South East Asia Property Awards

Sydney property – top tips

Tip one

Australia’s 17 years of economic growth is now under threat due to the sub-prime crisis, rising food and fuel prices. Inflation has now climbed to 4 percent, well above the 3 percent limit maintained since the mid 1990s. This has prompted the International Monetary Fund (IMF) to cut Australia’s economic forecast in April 2008 to 3.2 percent and 3.1 percent for 2008 and 2009 respectively.

Tip two

While affluent Sydney is dotted with pricey houses and imposing condominiums, it’s a different story altogether on the city’s westside where the majority of the city’s six million residents are struggling to get by. Many have been hit by rising inflation, falling house prices of between 20 to 50 percent, plus a 12-year high mortgage interest rate of 9.5 percent (as of August 2008).

Tip three

Neither Sydney nor Australia in general has been affected to the extent seen in countries such as the US, the UK or Singapore. As a result, both are still seen as a comparatively attractive investment destination.

Tip four

A number of attractive condominium projects have currently been released onto the market in Sydney recently, among them, the Pavilions on the Park in St Leonards development. The project is located alongside the green expanse of Newlands Park on the Lower North Shore.

Tip five

Gross rental returns in the city are at approximately 5 per cent per annum, slightly lower than those available in the booming Gold Coast.

Tip six

As with elsewhere in the country, the Australian government requires all foreigners intending to acquire real estate in Sydney to seek prior approval from the government through the Foreign Investment Review Board (FIRB) unless specifically exempted by the Foreign Acquisitions and Takeovers Regulations.

Tip seven

All contracts by foreign persons to acquire interests in Australian real estate must be made conditional upon foreign investment approval, unless approval was obtained prior to entering into the contract. For properties to be purchased at auction, prior foreign investment approval must still be obtained and advise provided whether the parties were successful or not, and if so, a copy of the signed contract forwarded to the Foreign Investment Review Board (FIRB) after the auction.

Tip eight

Once approved, foreigners are allowed to buy only brand new residential developments. Only Australians and PRs are allowed to buy on the secondary market.

Tip nine

Foreigners who own properties certified as Integrated Tourism Resorts (ITR) are not required to have foreign investment approval on either land or unit purchases.

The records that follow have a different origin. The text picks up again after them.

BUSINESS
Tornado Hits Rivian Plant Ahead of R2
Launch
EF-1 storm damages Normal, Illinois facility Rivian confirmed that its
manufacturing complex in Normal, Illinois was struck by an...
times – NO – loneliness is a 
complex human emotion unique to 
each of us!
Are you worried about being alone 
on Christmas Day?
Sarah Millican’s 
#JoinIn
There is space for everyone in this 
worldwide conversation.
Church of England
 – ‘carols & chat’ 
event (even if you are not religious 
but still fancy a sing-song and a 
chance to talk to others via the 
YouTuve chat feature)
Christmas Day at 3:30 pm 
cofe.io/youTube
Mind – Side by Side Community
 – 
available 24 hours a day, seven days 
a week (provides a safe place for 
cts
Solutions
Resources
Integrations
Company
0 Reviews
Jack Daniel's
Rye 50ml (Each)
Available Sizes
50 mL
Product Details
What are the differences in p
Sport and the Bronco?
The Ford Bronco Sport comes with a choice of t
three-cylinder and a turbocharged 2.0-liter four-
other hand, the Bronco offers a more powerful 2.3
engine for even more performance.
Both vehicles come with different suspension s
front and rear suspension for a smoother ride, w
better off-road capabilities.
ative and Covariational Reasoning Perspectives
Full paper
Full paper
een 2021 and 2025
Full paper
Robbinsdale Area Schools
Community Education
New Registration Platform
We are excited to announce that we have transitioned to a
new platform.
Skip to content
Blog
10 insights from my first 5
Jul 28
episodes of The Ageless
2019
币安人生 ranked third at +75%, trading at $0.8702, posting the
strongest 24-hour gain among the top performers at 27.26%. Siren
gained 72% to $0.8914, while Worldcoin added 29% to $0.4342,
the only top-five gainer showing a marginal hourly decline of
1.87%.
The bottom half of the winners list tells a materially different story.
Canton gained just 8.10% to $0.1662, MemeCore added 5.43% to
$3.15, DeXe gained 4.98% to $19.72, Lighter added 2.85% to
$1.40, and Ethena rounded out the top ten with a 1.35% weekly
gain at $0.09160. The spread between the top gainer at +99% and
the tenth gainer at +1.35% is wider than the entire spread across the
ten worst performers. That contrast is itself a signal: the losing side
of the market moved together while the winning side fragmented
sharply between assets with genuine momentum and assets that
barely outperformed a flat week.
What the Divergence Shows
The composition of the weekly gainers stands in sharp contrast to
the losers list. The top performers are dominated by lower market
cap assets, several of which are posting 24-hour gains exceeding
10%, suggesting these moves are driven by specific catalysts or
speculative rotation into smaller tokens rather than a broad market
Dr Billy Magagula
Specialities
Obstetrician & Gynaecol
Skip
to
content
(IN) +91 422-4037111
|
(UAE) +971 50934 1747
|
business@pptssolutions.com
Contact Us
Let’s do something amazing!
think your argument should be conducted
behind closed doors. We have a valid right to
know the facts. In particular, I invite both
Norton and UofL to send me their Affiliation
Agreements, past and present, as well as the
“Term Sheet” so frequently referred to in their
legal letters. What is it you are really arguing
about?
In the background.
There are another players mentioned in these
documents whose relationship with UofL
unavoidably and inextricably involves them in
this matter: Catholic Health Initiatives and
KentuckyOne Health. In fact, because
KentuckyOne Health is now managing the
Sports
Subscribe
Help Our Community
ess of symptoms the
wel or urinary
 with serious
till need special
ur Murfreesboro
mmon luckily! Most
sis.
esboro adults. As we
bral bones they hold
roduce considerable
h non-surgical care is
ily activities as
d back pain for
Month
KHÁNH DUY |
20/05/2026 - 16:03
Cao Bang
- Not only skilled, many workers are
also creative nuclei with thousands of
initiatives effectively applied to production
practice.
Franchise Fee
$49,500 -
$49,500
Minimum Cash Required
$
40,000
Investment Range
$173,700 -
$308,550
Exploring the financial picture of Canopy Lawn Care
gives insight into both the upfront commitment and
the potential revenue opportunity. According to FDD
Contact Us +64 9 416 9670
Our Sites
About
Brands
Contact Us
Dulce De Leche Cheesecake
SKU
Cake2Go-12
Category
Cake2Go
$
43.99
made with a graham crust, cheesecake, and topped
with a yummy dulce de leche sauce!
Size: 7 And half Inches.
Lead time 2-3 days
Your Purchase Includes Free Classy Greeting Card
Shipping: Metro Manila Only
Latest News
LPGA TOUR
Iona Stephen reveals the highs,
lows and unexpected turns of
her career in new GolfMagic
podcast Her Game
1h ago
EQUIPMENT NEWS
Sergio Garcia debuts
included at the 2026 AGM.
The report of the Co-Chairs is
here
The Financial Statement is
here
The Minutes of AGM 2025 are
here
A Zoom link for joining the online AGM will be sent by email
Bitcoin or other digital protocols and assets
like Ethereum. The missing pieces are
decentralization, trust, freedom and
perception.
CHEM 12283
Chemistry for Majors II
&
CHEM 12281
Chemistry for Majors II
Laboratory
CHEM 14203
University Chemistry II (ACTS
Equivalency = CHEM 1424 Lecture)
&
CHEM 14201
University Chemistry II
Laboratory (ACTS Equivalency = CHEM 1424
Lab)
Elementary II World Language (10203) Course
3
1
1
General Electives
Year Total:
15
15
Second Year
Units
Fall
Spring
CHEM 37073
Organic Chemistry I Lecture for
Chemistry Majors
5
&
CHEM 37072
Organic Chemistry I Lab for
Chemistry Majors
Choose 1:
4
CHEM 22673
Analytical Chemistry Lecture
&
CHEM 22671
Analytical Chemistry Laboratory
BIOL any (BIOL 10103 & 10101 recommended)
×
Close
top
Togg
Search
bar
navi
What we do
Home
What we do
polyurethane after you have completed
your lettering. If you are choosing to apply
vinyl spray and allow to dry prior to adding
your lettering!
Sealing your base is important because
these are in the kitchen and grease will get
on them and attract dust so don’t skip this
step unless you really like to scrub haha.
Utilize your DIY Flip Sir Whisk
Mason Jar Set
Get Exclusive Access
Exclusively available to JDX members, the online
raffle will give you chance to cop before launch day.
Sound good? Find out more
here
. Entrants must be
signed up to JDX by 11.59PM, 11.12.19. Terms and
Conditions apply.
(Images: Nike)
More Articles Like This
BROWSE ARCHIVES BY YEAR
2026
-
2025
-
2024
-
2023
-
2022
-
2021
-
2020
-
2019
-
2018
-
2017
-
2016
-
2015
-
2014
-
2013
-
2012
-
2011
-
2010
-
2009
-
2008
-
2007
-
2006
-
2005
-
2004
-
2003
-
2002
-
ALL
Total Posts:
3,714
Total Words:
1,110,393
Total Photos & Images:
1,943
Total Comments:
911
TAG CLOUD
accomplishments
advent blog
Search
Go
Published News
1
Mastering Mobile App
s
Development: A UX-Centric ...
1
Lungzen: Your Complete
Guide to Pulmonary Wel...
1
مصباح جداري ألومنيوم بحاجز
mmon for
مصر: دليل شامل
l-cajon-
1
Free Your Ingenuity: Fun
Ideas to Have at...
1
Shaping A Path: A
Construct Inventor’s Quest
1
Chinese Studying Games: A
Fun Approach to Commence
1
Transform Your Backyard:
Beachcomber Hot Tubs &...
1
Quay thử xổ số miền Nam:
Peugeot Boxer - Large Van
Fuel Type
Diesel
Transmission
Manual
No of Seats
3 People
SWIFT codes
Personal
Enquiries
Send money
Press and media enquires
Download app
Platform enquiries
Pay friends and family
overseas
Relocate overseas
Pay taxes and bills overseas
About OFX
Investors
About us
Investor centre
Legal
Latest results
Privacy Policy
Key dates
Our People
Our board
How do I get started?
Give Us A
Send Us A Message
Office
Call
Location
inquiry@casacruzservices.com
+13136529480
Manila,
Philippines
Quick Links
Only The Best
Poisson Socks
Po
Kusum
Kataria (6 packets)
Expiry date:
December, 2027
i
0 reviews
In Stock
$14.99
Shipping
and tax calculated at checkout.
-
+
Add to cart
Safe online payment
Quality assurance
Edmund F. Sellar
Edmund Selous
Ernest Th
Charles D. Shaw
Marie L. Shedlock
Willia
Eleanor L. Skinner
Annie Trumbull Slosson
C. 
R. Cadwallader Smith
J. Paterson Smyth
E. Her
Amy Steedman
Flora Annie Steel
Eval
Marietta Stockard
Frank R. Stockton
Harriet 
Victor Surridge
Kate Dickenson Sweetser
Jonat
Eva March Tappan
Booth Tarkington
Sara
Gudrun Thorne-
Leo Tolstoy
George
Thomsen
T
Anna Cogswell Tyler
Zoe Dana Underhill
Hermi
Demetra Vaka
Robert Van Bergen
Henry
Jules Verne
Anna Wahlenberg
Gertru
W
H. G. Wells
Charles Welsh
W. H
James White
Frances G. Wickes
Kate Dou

However, for resorts designated as ITRs from September 1999, the exemption only applies to developed residential property which is subject to a long term (ten years or more) lease to the resort/hotel operator, making the property available for tourist accommodation when not occupied by the owner.

Tip ten

Foreign nationals are only permitted to purchase new properties which means renovation is not an option under normal circumstances.